Records for this exercise START

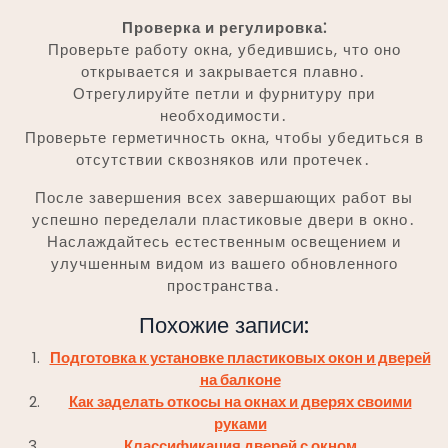
Проверка и регулировка⁚
Проверьте работу окна, убедившись, что оно
открывается и закрывается плавно․
Отрегулируйте петли и фурнитуру при
необходимости․
Проверьте герметичность окна, чтобы убедиться в
отсутствии сквозняков или протечек․
После завершения всех завершающих работ вы
успешно переделали пластиковые двери в окно․
Наслаждайтесь естественным освещением и
улучшенным видом из вашего обновленного
пространства․
Похожие записи:
Подготовка к установке пластиковых окон и дверей
на балконе
Как заделать откосы на окнах и дверях своими
руками
Классификация дверей с окном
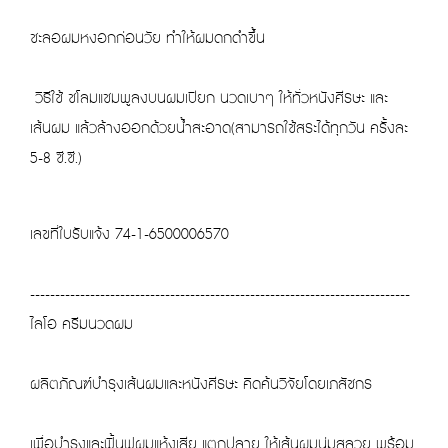
ชะลอผมหงอกก่อนวัย ทำให้ผมดกดำขึ้น
วิธีใช้ ชโลมแชมพูลงบนผมเปียก นวดเบาๆ ให้ทั่วหนังศีรษะ และ
เส้นผม แล้วล้างออกด้วยน้ำสะอาด(สามารถใช้สระได้ทุกวัน ครั้งละ
5-8 ซี.ซี.)
เลขที่ใบรับแจ้ง 74-1-6500006570
----------------------------------------------------------------------------
ไลโอ ครีมนวดผม
ผลิตภัณฑ์บำรุงเส้นผมและหนังศีรษะ คิดค้นวิจัยโดยเภสัชกร
เพื่อบำรุงและฟื้นฟูผมแห้งเสีย แตกปลาย ให้เส้นผมนุ่มสลวย พร้อม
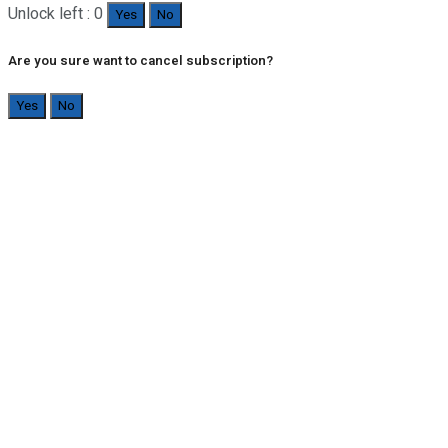
Unlock left : 0
Yes
No
Are you sure want to cancel subscription?
Yes
No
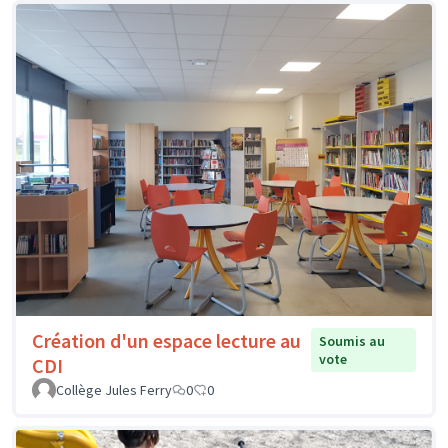
Création d'un espace lecture au
Soumis au
vote
CDI
Collège Jules Ferry
0
0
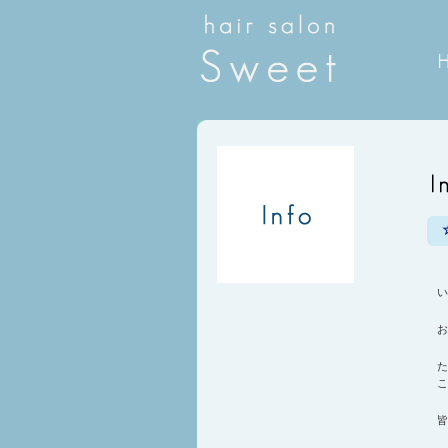
い
お
た
こ
皆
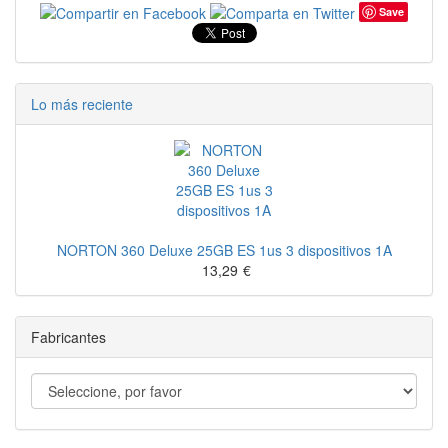
Save
Lo más reciente
NORTON 360 Deluxe 25GB ES 1us 3 dispositivos 1A
13,29
€
Fabricantes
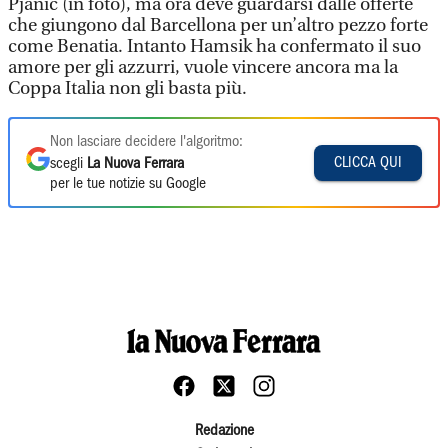
Pjanic (in foto), ma ora deve guardarsi dalle offerte
che giungono dal Barcellona per un’altro pezzo forte
come Benatia. Intanto Hamsik ha confermato il suo
amore per gli azzurri, vuole vincere ancora ma la
Coppa Italia non gli basta più.
Non lasciare decidere l'algoritmo:
CLICCA QUI
scegli
La Nuova Ferrara
per le tue notizie su Google
Redazione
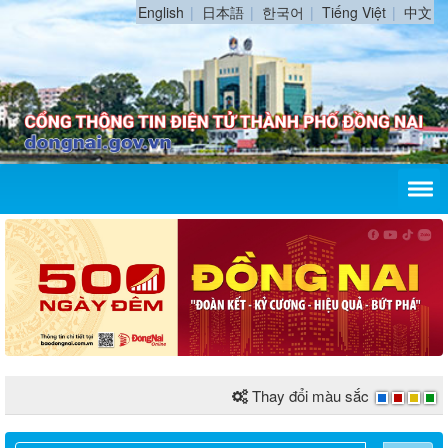
English
日本語
한국어
Tiếng Việt
中文
Thay đổi màu sắc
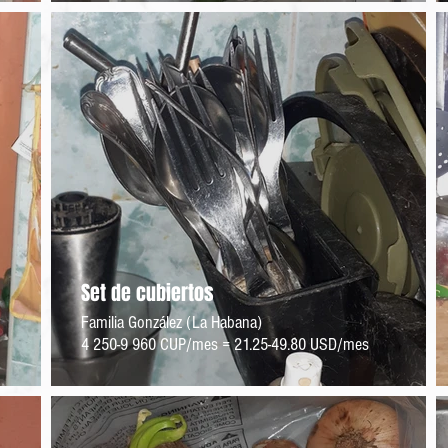
Set de cubiertos
Familia González (La Habana)
4 250-9 960 CUP/mes = 21.25-49.80 USD/mes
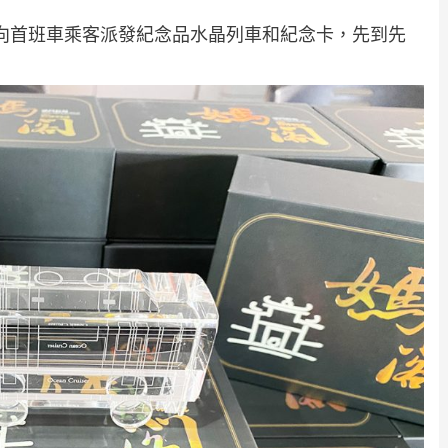
會向首班車乘客派發紀念品水晶列車和紀念卡，先到先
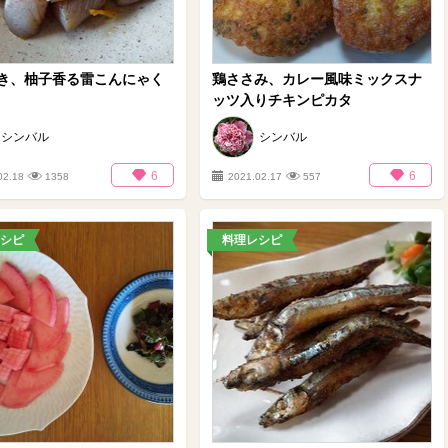
き、柚子香る雷こんにゃく
鶏ささみ、カレー風味ミックスナ
ッツ入りチキンピカタ
シンバル
シンバル
6
6
02.18
1358
2021.02.17
557
シピ
料理レシピ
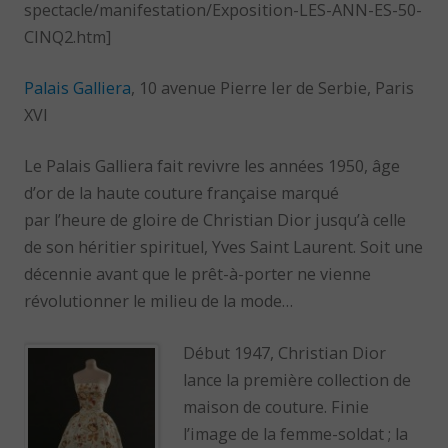
spectacle/manifestation/Exposition-LES-ANN-ES-50-
CINQ2.htm]
Palais Galliera
, 10 avenue Pierre Ier de Serbie, Paris
XVI
Le Palais Galliera fait revivre les années 1950, âge
d’or de la haute couture française marqué
par l’heure de gloire de Christian Dior jusqu’à celle
de son héritier spirituel, Yves Saint Laurent. Soit une
décennie avant que le prêt-à-porter ne vienne
révolutionner le milieu de la mode…
Début 1947, Christian Dior
lance la première collection de
maison de couture. Finie
l’image de la femme-soldat ; la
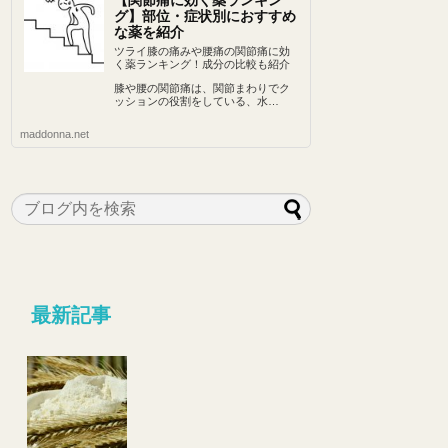
【関節痛に効く薬ランキン
グ】部位・症状別におすすめ
な薬を紹介
ツライ膝の痛みや腰痛の関節痛に効
く薬ランキング！成分の比較も紹介
膝や腰の関節痛は、関節まわりでク
ッションの役割をしている、水…
maddonna.net
最新記事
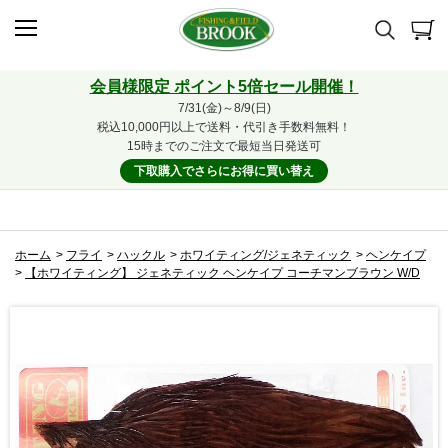
会員様限定 ポイント5倍セール開催！
7/31(金)～8/9(日)
税込10,000円以上で送料・代引き手数料無料！
15時までのご注文で最短当日発送可
下取購入でさらにお得に買い替え
ホーム
>
フライ
>
ハックル
>
ホワイティング/ジェネティック
>
ヘンケイプ
>
【ホワイティング】 ジェネティック ヘンケイプ コーチマンブラウン W/D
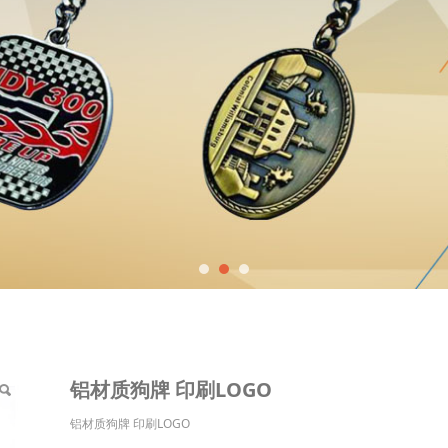
GO
铝材质狗牌 印刷LOGO
铝材质狗牌 印刷LOGO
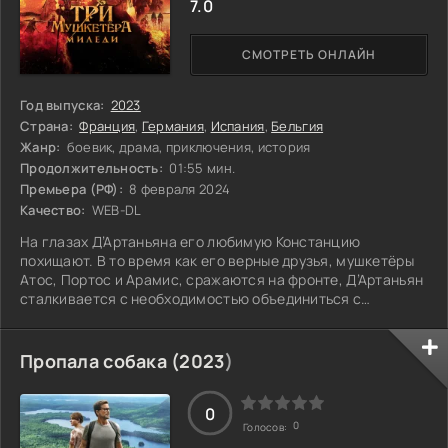
7.0
СМОТРЕТЬ ОНЛАЙН
Год выпуска:
2023
Страна:
Франция
,
Германия
,
Испания
,
Бельгия
Жанр:
боевик, драма, приключения, история
Продолжительность:
01:55 мин.
Премьера (РФ):
8 февраля 2024
Качество:
WEB-DL
На глазах Д’Артаньяна его любимую Констанцию
похищают. В то время как его верные друзья, мушкетёры
Атос, Портос и Арамис, сражаются на фронте, Д’Артаньян
сталкивается с необходимостью объединиться с
загадочной Миледи, чтобы вернуть свою возлюбленную.
Однако мрачные тайны их прошлого могут подорвать не
только новые союзы, но и старую дружбу. Что же
Пропала собака (
2023
)
произойдёт, когда правда всплывёт на поверхность?
0
0
Голосов:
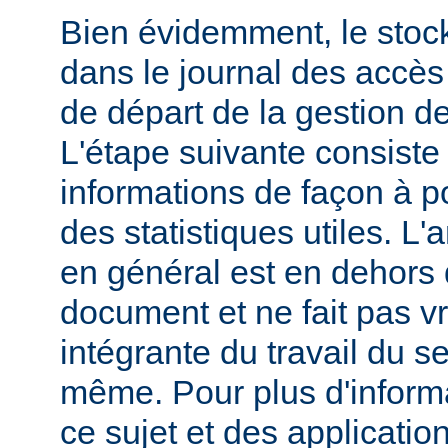
Bien évidemment, le stoc
dans le journal des accès 
de départ de la gestion de
L'étape suivante consiste
informations de façon à p
des statistiques utiles. L
en général est en dehors 
document et ne fait pas v
intégrante du travail du s
même. Pour plus d'inform
ce sujet et des applicatio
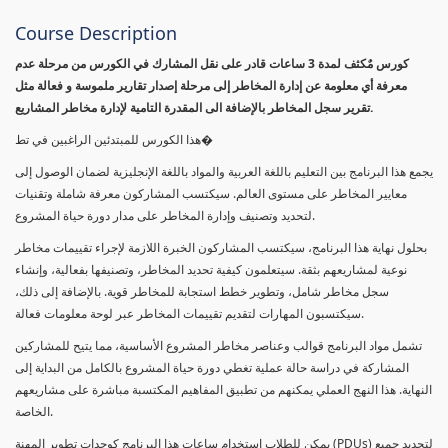
Course Description
كورس مٌكثف لمدة 3 ساعات قادر على نقل المشارك في الكورس من مرحلة عدم
معرفة أي معلومة عن إدارة المخاطر إلى مرحلة إصدار تقارير ملموسة و فعالة مثل
تقرير سجل المخاطر بالإضافة الى المقدرة التامية لإدارة مخاطر المشاريع.
هذا الكورس للمبتدئين الراغبين في تط�
يجمع هذا البرنامج بين التعليم باللغة العربية والمواد باللغة الإنجليزية لضمان الوصول إلى
معايير المخاطر على مستوى العالم. سيكتسب المشاركون معرفة شاملة وتقنيات
لتحديد وتصنيف وإدارة المخاطر على مدار دورة حياة المشروع.
بحلول نهاية هذا البرنامج، سيكتسب المشاركون الخبرة اللازمة لإجراء تقييمات مخاطر
نوعية لمشاريعهم بثقة. سيتعلمون كيفية تحديد المخاطر، وتصنيفها بفعالية، وإنشاء
سجل مخاطر شامل، وتطوير خطط استجابة للمخاطر قوية. بالإضافة إلى ذلك،
سيكتسبون المهارات لتقديم تقييمات المخاطر عبر لوحة معلومات فعالة.
تشمل مواد البرنامج قوالب وعناصر مخاطر المشروع الأساسية، مما يتيح للمشاركين
المشاركة في دراسة حالة عملية تغطي دورة حياة المشروع بالكامل من البداية إلى
النهاية. هذا النهج العملي يمكنهم من تطبيق المفاهيم المكتسبة مباشرة على مشاريعهم
الخاصة.
يمكن للطلاب استخدام ساعات هذا البرنامج كوحدات تطوير المهنة (PDUs) لتجديد جميع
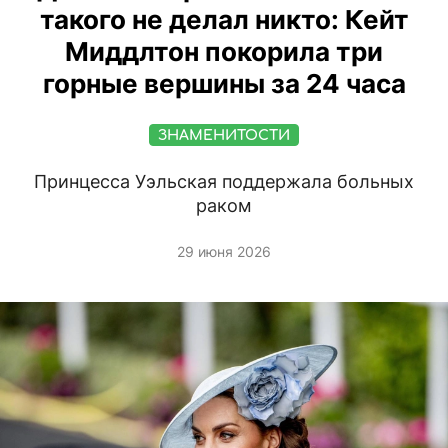
такого не делал никто: Кейт
Миддлтон покорила три
горные вершины за 24 часа
ЗНАМЕНИТОСТИ
Принцесса Уэльская поддержала больных
раком
29 июня 2026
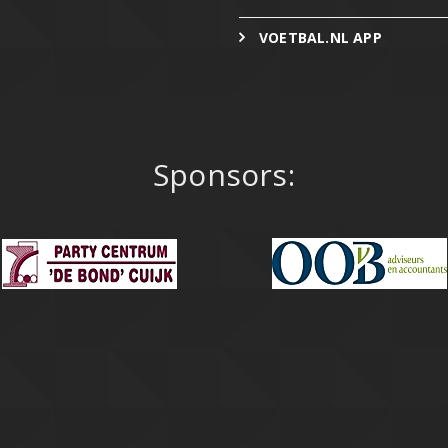
VOETBAL.NL APP
Sponsors:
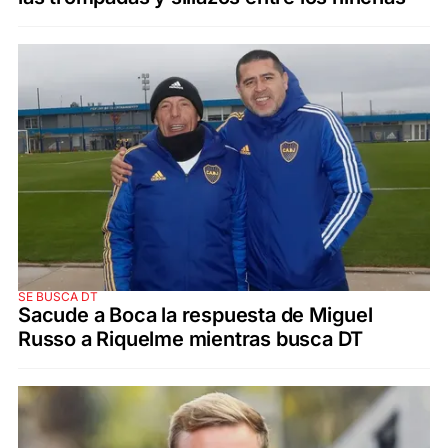
SE BUSCA DT
Sacude a Boca la respuesta de Miguel
Russo a Riquelme mientras busca DT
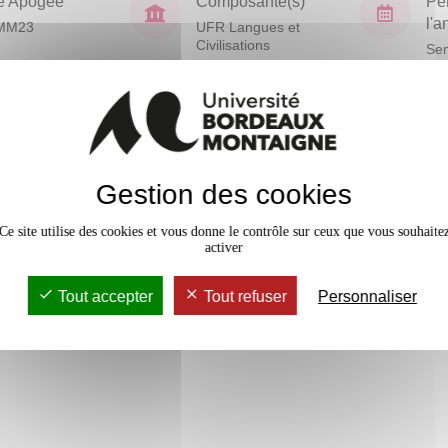
e Apogée
Composante(s)
Pé
l'
MM23
UFR Langues et
Civilisations
Sem
En bref
Mobilité
Gestion des cookies
 de site Web.
Accessib
Ce site utilise des cookies et vous donne le contrôle sur ceux que vous souhaite
activer
ratiques ; Cas pratiques.
Tout accepter
Tout refuser
Personnaliser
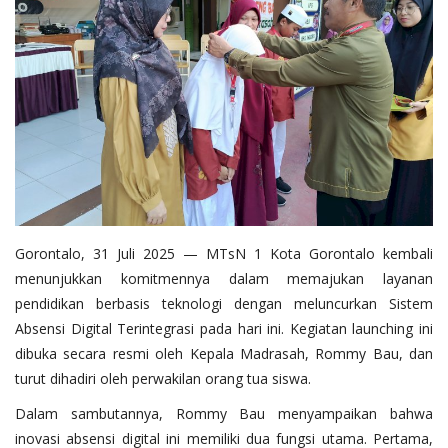
Layanan Publik
Whistleblowing System
Tentang Kami
Gorontalo, 31 Juli 2025 — MTsN 1 Kota Gorontalo kembali
menunjukkan komitmennya dalam memajukan layanan
pendidikan berbasis teknologi dengan meluncurkan Sistem
Absensi Digital Terintegrasi pada hari ini. Kegiatan launching ini
dibuka secara resmi oleh Kepala Madrasah, Rommy Bau, dan
turut dihadiri oleh perwakilan orang tua siswa.
Dalam sambutannya, Rommy Bau menyampaikan bahwa
inovasi absensi digital ini memiliki dua fungsi utama. Pertama,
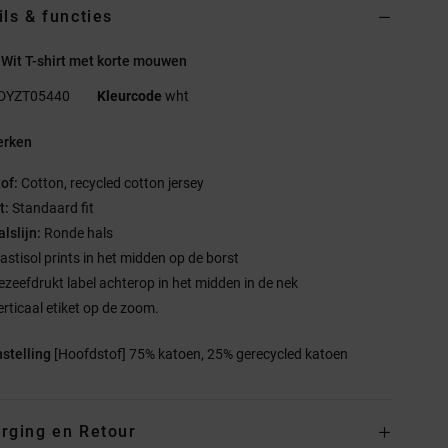
ils & functies
Wit T-shirt met korte mouwen
DYZT05440
Kleurcode
wht
rken
tof:
Cotton, recycled cotton jersey
t:
Standaard fit
lslijn:
Ronde hals
lastisol prints in het midden op de borst
ezeefdrukt label achterop in het midden in de nek
erticaal etiket op de zoom.
stelling
[Hoofdstof] 75% katoen, 25% gerecycled katoen
rging en Retour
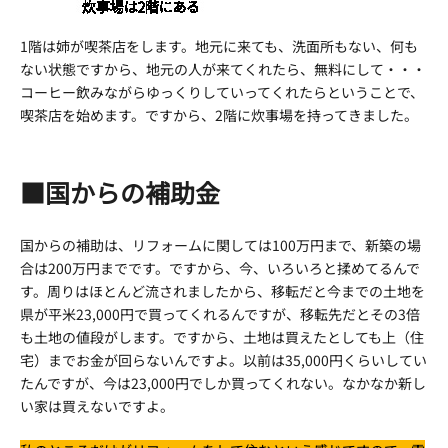
1階は姉が喫茶店をします。地元に来ても、洗面所もない、何も
ない状態ですから、地元の人が来てくれたら、無料にして・・・
コーヒー飲みながらゆっくりしていってくれたらということで、
喫茶店を始めます。ですから、2階に炊事場を持ってきました。
■国からの補助金
国からの補助は、リフォームに関しては100万円まで、新築の場
合は200万円までです。ですから、今、いろいろと揉めてるんで
す。周りはほとんど流されましたから、移転だと今までの土地を
県が平米23,000円で買ってくれるんですが、移転先だとその3倍
も土地の値段がします。ですから、土地は買えたとしても上（住
宅）までお金が回らないんですよ。以前は35,000円くらいしてい
たんですが、今は23,000円でしか買ってくれない。なかなか新し
い家は買えないですよ。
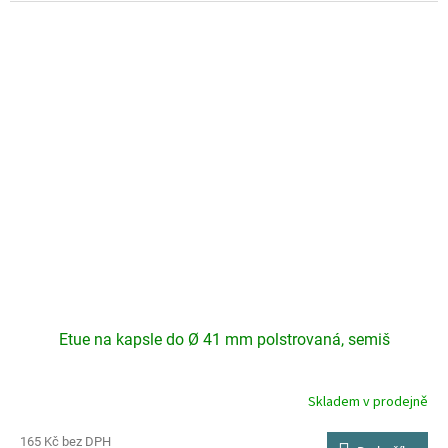
Etue na kapsle do Ø 41 mm polstrovaná, semiš
Skladem v prodejně
165 Kč bez DPH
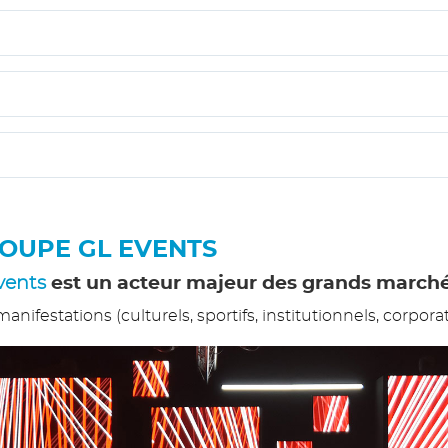
ROUPE GL EVENTS
vents
est un acteur majeur des grands marché
festations (culturels, sportifs, institutionnels, corporate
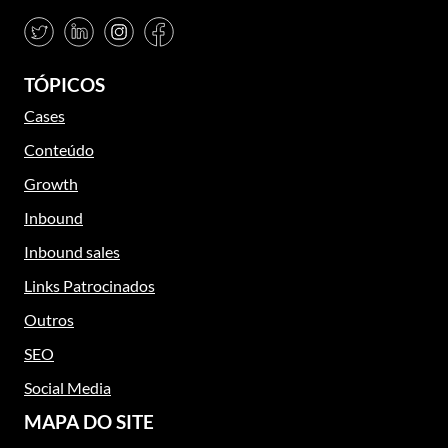
TÓPICOS
Cases
Conteúdo
Growth
Inbound
Inbound sales
Links Patrocinados
Outros
SEO
Social Media
MAPA DO SITE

Records for this exercise END

Action item. Retype the lines above exactly as they appear, from the line containing "che giungono dal" through the line containing "鶏ささみ、カレー風味ミックスナ", and leave out any pictures.

Result of this exercise.
che giungono dal Barcellona per un’altro pezzo forte
come Benatia. Intanto Hamsik ha confermato il suo
amore per gli azzurri, vuole vincere ancora ma la
Coppa Italia non gli basta più.
Non lasciare decidere l'algoritmo:
CLICCA QUI
scegli
La Nuova Ferrara
per le tue notizie su Google
Redazione
English
日本語
한국어
Tiếng Việt
中文
Thay đổi màu sắc
Set de cubiertos
Familia González (La Habana)
4 250-9 960 CUP/mes = 21.25-49.80 USD/mes
會向首班車乘客派發紀念品水晶列車和紀念卡，先到先
き、柚子香る雷こんにゃく
鶏ささみ、カレー風味ミックスナ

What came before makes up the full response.